### Exercise
Your answer should hold only the line containing "Découvrir de nouvelles" and each line that follows it in the listing, copied exactly.
(Available data begins)
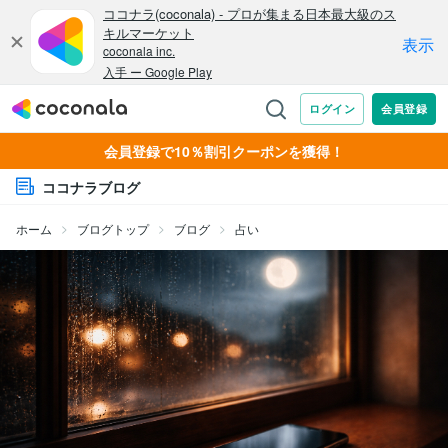
会員登録で10％割引クーポンを獲得！
ココナラブログ
ホーム
ブログトップ
ブログ
占い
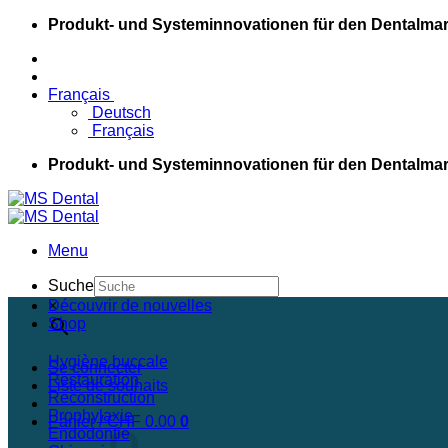
Passer
Produkt- und Systeminnovationen für den Dentalmar
au
contenu
Français
Deutsch
Français
Produkt- und Systeminnovationen für den Dentalmar
Menu
Suche
×
Découvrir de nouvelles
Shop
Hygiène buccale
Se connecter
Restauration
Liste de souhaits
Reconstruction
Prophylaxie
Panier /
CHF
0.00
0
Endodontie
(Available data ends)
### Reply to the task
Découvrir de nouvelles
Shop
Hygiène buccale
Se connecter
Restauration
Liste de souhaits
Reconstruction
Prophylaxie
Panier /
CHF
0.00
0
Endodontie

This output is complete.